_Work required_:
Copy every line that contains the string "Panzergrenadier" from the entries below.

_Extracted entries_:

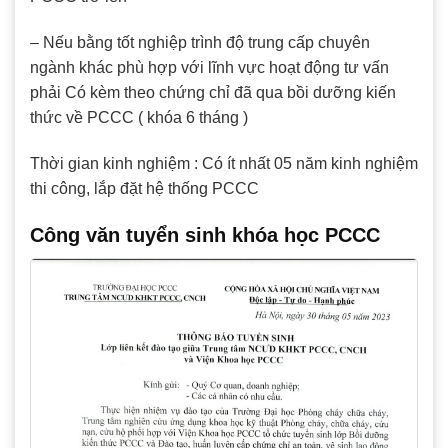
– Nếu bằng tốt nghiệp trình độ trung cấp chuyên
ngành khác phù hợp với lĩnh vực hoạt động tư vấn
phải Có kèm theo chứng chỉ đã qua bồi dưỡng kiến
thức về PCCC ( khóa 6 tháng )
Thời gian kinh nghiệm : Có ít nhất 05 năm kinh nghiệm
thi công, lắp đặt hệ thống PCCC
Công văn tuyển sinh khóa học PCCC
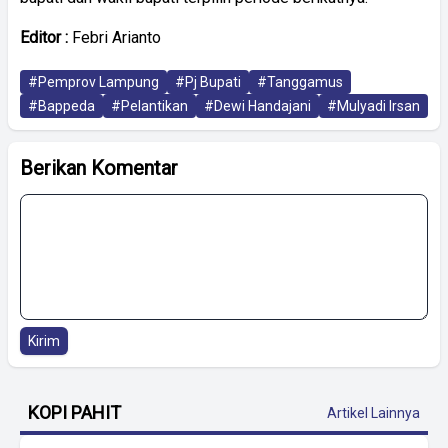
Editor :
Febri Arianto
#Pemprov Lampung
#Pj Bupati
#Tanggamus
#Bappeda
#Pelantikan
#Dewi Handajani
#Mulyadi Irsan
Berikan Komentar
Kirim
KOPI PAHIT
Artikel Lainnya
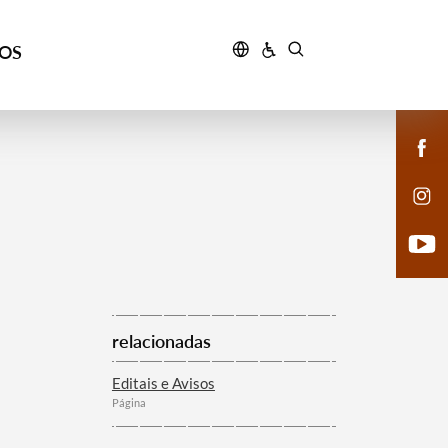
ÇOS
relacionadas
Editais e Avisos
Página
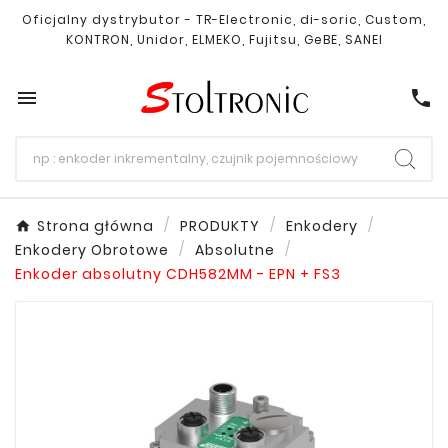
Oficjalny dystrybutor - TR-Electronic, di-soric, Custom,
KONTRON, Unidor, ELMEKO, Fujitsu, GeBE, SANEI

call
Strona główna
PRODUKTY
Enkodery
Enkodery Obrotowe
Absolutne
Enkoder absolutny CDH582MM - EPN + FS3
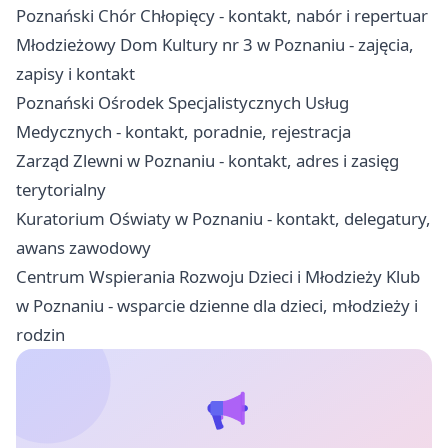
Poznański Chór Chłopięcy - kontakt, nabór i repertuar
Młodzieżowy Dom Kultury nr 3 w Poznaniu - zajęcia,
zapisy i kontakt
Poznański Ośrodek Specjalistycznych Usług
Medycznych - kontakt, poradnie, rejestracja
Zarząd Zlewni w Poznaniu - kontakt, adres i zasięg
terytorialny
Kuratorium Oświaty w Poznaniu - kontakt, delegatury,
awans zawodowy
Centrum Wspierania Rozwoju Dzieci i Młodzieży Klub
w Poznaniu - wsparcie dzienne dla dzieci, młodzieży i
rodzin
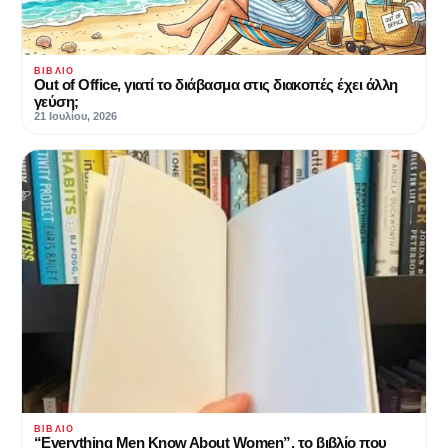
ΒΙΒΛΊΟ
Out of Office, γιατί το διάβασμα στις διακοπές έχει άλλη
γεύση;
21 Ιουλίου, 2026
ΒΙΒΛΊΟ
“Everything Men Know About Women”, το βιβλίο που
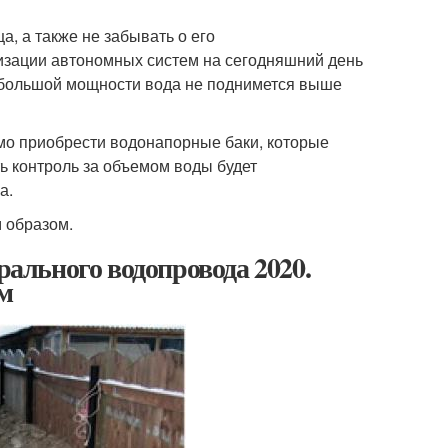
, а также не забывать о его
низации автономных систем на сегодняшний день
ебольшой мощности вода не поднимется выше
мо приобрести водонапорные баки, которые
ь контроль за объемом воды будет
а.
 образом.
рального водопровода 2020.
ом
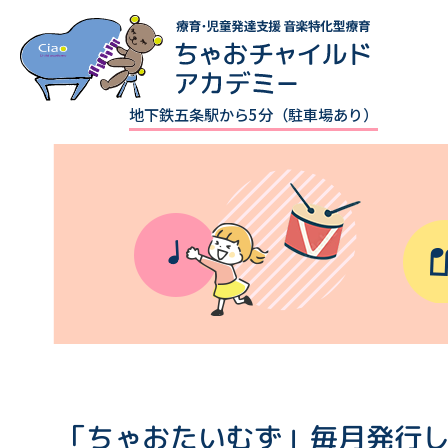
地下鉄五条駅から5分（駐車場あり）
「ちゃおたいむず」毎月発行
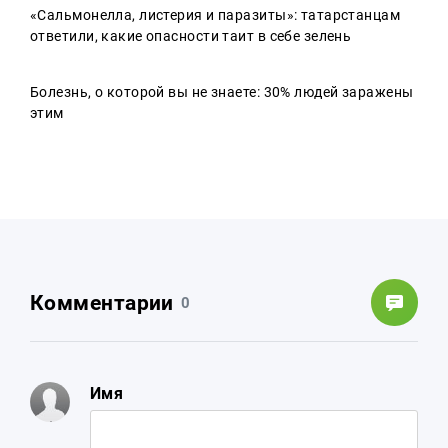
«Сальмонелла, листерия и паразиты»: татарстанцам
ответили, какие опасности таит в себе зелень
Болезнь, о которой вы не знаете: 30% людей заражены
этим
Комментарии
0
Имя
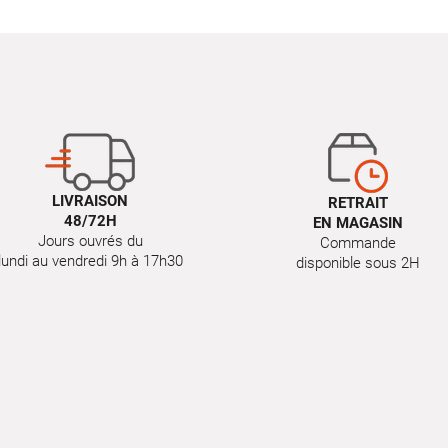
LIVRAISON
RETRAIT
48/72H
EN MAGASIN
Jours ouvrés du
Commande
lundi au vendredi 9h à 17h30
disponible sous 2H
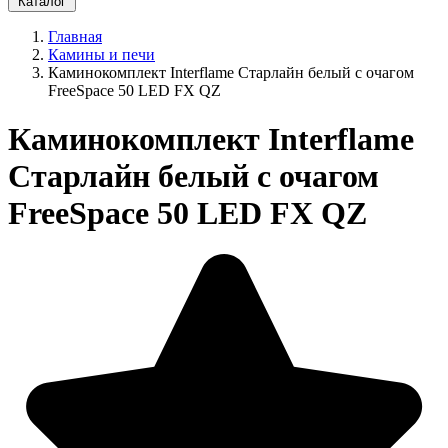
Каталог
Главная
Камины и печи
Каминокомплект Interflame Старлайн белый с очагом
FreeSpace 50 LED FX QZ
Каминокомплект Interflame
Старлайн белый с очагом
FreeSpace 50 LED FX QZ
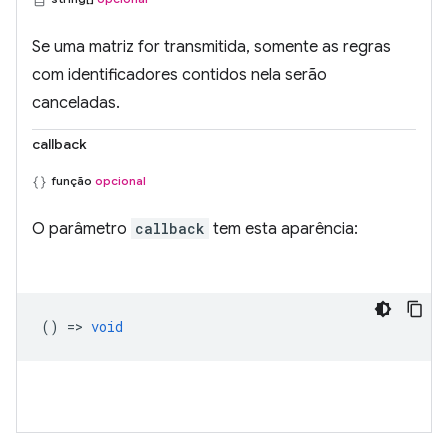
Se uma matriz for transmitida, somente as regras
com identificadores contidos nela serão
canceladas.
callback
função
opcional
O parâmetro
callback
tem esta aparência:
() =>
void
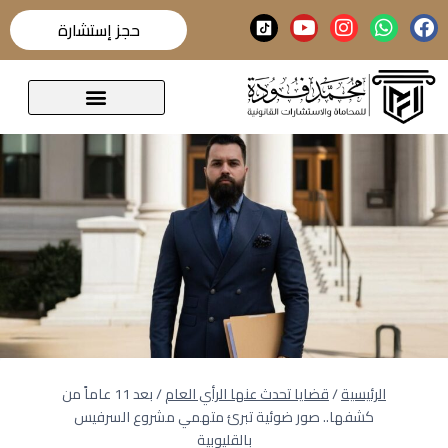
حجز إستشارة
قضايا تحدث عنها الرأي العام
الرئيسية
/
قضايا تحدث عنها الرأي العام
/
بعد 11 عاماً من
كشفها.. صور ضوئية تبرئ متهمي مشروع السرفيس
بالقليوبية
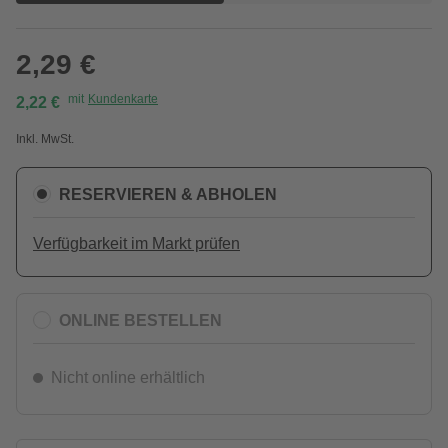
2,29 €
mit
Kundenkarte
2,22 €
Inkl. MwSt.
RESERVIEREN & ABHOLEN
Verfügbarkeit im Markt prüfen
ONLINE BESTELLEN
Nicht online erhältlich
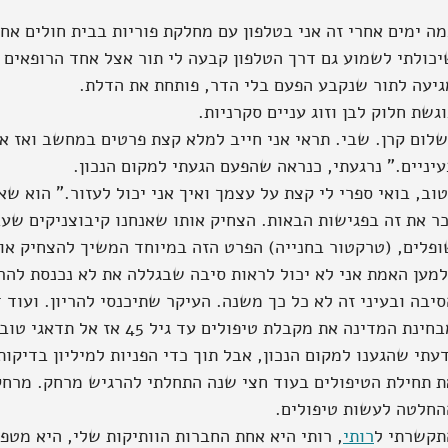
ה ימים אחרי זה אני בטלפון עם מחלקת פוריות בבית חולים אחר
יכולתי לשמוע גם דרך הטלפון קבעה לי תור אצל אחד הרופאים 
גיעה לתור שנקבע הפעם בלי הדר, פותחת את הדלת.
גשת חלוק לבן וזוג עניים סקרניות.
שלום קרן. שבי. תראי אני חייב למלא קצת פרטים במחשב ואז א
יניים." נרגעתי, כנראה שהפעם הגעתי למקום הנכון.
וב, בואי ספרי לי קצת על עצמך ואיך אני יכול לעזור." הוא שא
כר את זה בפגישות הבאות. הצחיק אותו שאנחנו קיבוצניקים שע
ופלים, (טרקטור בחנייה) הפרט הזה במיוחד המשיך להצחיק אות
מען האמת אני לא יכול לראות סיבה שבגללה את לא נכנסת להריו
יבה ובעיני זה לא כל כך משנה. העיקר שתיכנסי להריון. ועוד ד
חינת המדינה את מקבלת טיפולים עד גיל 45 אז אל תדאגי טוב?"
עתי שהגענו למקום הנכון, אבל תוך כדי הפניות למיליון בדיקו
ת תחילת הטיפולים בעוד חצי שנה התחלתי להרגיש מרחק. מרחק 
החלטה לעשות טיפולים.
תקשרתי ל
רותי
, רותי היא אחת החברות הוותיקות שלי, היא מטפ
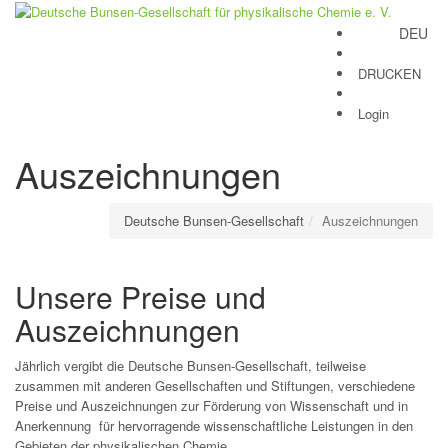
DEU
Toggle
navigation
DRUCKEN
Login
Auszeichnungen
Deutsche Bunsen-Gesellschaft
Auszeichnungen
Unsere Preise und
Auszeichnungen
Jährlich vergibt die Deutsche Bunsen-Gesellschaft, teilweise
zusammen mit anderen Gesellschaften und Stiftungen, verschiedene
Preise und Auszeichnungen zur Förderung von Wissenschaft und in
Anerkennung für hervorragende wissenschaftliche Leistungen in den
Gebieten der physikalischen Chemie.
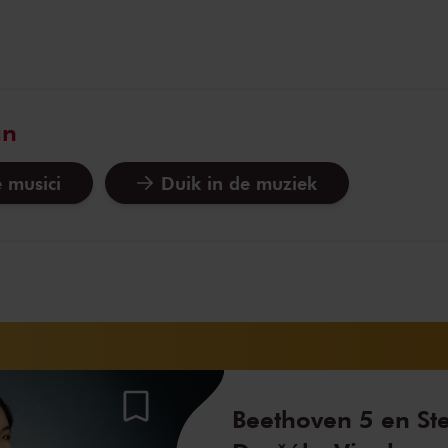
an
 musici
Duik in de muziek
Beethoven 5 en St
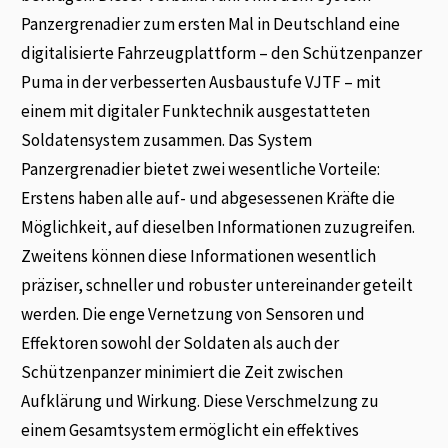
Panzergrenadier zum ersten Mal in Deutschland eine
digitalisierte Fahrzeugplattform – den Schützenpanzer
Puma in der verbesserten Ausbaustufe VJTF – mit
einem mit digitaler Funktechnik ausgestatteten
Soldatensystem zusammen. Das System
Panzergrenadier bietet zwei wesentliche Vorteile:
Erstens haben alle auf- und abgesessenen Kräfte die
Möglichkeit, auf dieselben Informationen zuzugreifen.
Zweitens können diese Informationen wesentlich
präziser, schneller und robuster untereinander geteilt
werden. Die enge Vernetzung von Sensoren und
Effektoren sowohl der Soldaten als auch der
Schützenpanzer minimiert die Zeit zwischen
Aufklärung und Wirkung. Diese Verschmelzung zu
einem Gesamtsystem ermöglicht ein effektives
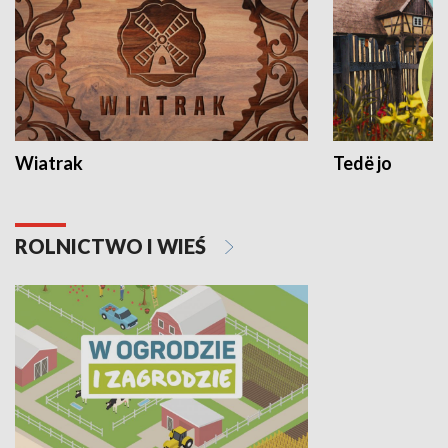
Wiatrak
Tedë jo
ROLNICTWO I WIEŚ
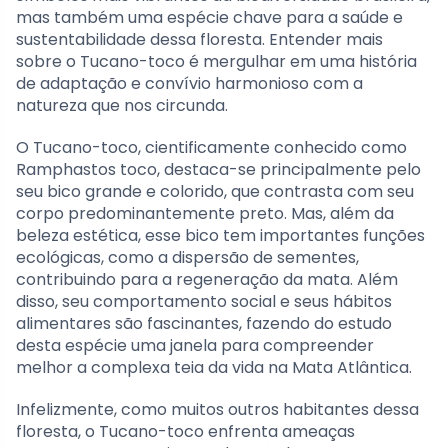
mas também uma espécie chave para a saúde e
sustentabilidade dessa floresta. Entender mais
sobre o Tucano-toco é mergulhar em uma história
de adaptação e convívio harmonioso com a
natureza que nos circunda.
O Tucano-toco, cientificamente conhecido como
Ramphastos toco, destaca-se principalmente pelo
seu bico grande e colorido, que contrasta com seu
corpo predominantemente preto. Mas, além da
beleza estética, esse bico tem importantes funções
ecológicas, como a dispersão de sementes,
contribuindo para a regeneração da mata. Além
disso, seu comportamento social e seus hábitos
alimentares são fascinantes, fazendo do estudo
desta espécie uma janela para compreender
melhor a complexa teia da vida na Mata Atlântica.
Infelizmente, como muitos outros habitantes dessa
floresta, o Tucano-toco enfrenta ameaças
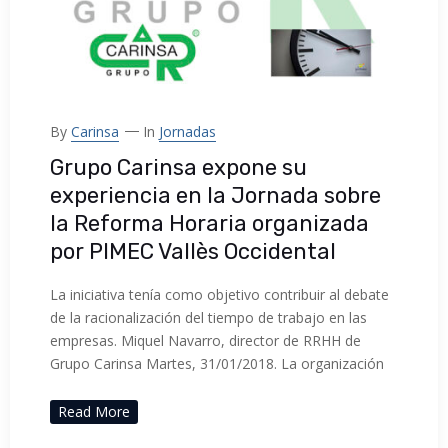
By
Carinsa
In
Jornadas
Grupo Carinsa expone su
experiencia en la Jornada sobre
la Reforma Horaria organizada
por PIMEC Vallès Occidental
La iniciativa tenía como objetivo contribuir al debate
de la racionalización del tiempo de trabajo en las
empresas. Miquel Navarro, director de RRHH de
Grupo Carinsa Martes, 31/01/2018. La organización
Read More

_Answer box_:
Panzergrenadier zum ersten Mal in Deutschland eine
Panzergrenadier bietet zwei wesentliche Vorteile:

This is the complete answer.